Speaking to Hindustan Times, Ashwin Damera, founder & CEO of Travelguru.com said, “Since Desiya operates in the B2B online travel and we operate in the B2C online travel space, this acquisition is complementary for us. It will make us leaders in the online hotel business space.”
Talking about financials, Damera said that Travelguru, which has been backed by VC firms like Battery Ventures and Sequoia Capital India would break even in August or September 2008. By 31 March 2008, it expects revenues of $45 million.
The company has seen two rounds of funding totaling to $25 million. Damera holds a founder’s equity share in the company as well.

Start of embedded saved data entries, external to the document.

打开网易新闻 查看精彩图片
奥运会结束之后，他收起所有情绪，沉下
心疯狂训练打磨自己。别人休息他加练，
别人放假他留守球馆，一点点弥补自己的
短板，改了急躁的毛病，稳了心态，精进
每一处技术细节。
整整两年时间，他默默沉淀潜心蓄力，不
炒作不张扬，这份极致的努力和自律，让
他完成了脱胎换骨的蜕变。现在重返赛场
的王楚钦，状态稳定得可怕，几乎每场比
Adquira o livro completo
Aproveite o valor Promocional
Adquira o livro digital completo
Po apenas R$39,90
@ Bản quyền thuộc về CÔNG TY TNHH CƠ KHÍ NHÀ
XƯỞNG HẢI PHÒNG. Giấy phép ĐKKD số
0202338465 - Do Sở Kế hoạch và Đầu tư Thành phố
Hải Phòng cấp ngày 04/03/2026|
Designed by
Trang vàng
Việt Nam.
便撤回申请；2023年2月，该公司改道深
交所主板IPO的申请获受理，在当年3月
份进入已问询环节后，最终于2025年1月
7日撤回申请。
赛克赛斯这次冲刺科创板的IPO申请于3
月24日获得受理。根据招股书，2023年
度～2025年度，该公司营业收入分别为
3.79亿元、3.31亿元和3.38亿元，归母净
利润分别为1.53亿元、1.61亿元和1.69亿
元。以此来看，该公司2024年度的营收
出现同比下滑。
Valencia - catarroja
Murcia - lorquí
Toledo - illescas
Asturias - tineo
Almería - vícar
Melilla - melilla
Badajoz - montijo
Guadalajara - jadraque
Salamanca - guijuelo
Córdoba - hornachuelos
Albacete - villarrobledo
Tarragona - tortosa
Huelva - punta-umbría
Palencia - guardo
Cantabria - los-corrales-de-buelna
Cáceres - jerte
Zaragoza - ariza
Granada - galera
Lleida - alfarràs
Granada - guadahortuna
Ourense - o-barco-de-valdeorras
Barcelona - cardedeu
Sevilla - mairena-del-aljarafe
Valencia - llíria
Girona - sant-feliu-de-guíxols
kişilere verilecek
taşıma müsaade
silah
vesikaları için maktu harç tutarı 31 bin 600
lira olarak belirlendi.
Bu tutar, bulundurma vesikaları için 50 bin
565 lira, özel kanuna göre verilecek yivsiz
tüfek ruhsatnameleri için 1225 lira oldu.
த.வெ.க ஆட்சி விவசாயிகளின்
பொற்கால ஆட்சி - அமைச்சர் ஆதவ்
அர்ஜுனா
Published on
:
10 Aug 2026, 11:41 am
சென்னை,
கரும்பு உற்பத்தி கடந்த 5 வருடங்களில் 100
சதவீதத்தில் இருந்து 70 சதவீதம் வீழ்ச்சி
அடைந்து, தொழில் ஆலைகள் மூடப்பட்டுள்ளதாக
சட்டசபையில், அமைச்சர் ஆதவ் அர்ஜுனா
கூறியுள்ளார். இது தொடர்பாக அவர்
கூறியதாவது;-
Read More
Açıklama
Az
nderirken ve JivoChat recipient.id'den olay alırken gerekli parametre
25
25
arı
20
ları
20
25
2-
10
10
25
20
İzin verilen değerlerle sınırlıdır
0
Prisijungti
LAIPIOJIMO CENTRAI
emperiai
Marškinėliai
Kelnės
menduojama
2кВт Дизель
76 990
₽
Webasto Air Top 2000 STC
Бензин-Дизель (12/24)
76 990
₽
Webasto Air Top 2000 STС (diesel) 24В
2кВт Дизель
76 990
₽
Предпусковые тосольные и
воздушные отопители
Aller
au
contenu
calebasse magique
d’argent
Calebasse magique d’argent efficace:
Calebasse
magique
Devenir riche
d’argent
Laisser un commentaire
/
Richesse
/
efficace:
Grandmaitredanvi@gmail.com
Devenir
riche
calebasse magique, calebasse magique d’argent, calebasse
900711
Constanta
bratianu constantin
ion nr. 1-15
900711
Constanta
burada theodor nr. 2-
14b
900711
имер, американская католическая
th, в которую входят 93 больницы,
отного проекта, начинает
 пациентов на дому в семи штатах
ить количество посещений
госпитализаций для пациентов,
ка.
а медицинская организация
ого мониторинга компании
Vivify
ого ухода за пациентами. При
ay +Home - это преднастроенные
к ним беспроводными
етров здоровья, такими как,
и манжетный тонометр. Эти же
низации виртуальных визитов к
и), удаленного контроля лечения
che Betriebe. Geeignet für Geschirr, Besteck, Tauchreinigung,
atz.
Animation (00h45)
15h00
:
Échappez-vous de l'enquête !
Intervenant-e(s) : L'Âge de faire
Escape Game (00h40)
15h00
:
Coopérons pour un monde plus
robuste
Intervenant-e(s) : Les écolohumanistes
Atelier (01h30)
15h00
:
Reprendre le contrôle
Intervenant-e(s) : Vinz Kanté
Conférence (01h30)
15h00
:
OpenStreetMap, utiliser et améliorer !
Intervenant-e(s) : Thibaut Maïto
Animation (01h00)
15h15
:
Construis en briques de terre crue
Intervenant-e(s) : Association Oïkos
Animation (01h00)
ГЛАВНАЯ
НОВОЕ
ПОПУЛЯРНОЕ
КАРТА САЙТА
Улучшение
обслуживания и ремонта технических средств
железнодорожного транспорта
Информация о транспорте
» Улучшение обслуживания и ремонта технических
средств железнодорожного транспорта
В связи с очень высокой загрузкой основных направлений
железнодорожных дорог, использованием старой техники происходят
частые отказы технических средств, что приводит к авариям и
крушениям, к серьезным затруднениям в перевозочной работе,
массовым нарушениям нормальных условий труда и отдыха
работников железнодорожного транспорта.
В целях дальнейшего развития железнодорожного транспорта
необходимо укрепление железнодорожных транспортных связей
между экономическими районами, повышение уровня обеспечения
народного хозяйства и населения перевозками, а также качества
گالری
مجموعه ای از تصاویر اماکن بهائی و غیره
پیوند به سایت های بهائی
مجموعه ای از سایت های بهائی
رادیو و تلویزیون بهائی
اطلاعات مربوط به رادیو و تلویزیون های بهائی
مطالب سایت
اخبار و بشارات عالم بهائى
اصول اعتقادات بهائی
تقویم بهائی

Damera estimates that the Indian online travel market has a size of $500 million of which it claims a 10 per cent share. In the online travel space, various entities like Travelguru, Yatra, Indiatimes Travel, Cleartrip and Makemytrip operate. The online players are eating into the share of traditional travel agencies. The space is clearly maturing. Yatra is planning for an IPO sometime in the next financial year and Makemytrip.com has already received the third round of funding a few months back amounting to $15 million.
Expedia Inc., the world’s largest online travel agency with more than $17 billion in annual gross travel bookings also has plans to enter India through a subsidiary next year. PhocusWright, a company doing research on the online travel business predicts that the online leisure market will be worth over $2 billion in 2008, of which 25 percent will be transacted by online travel agencies - compared with only $300 million in 2005.
Between 2005 and 2006, eight online travel agencies start-ups or subsidiaries launched services in India.
Their share of the travel market is expected to more than triple from 7 per cent in 2006 to 25 per cent by 2008.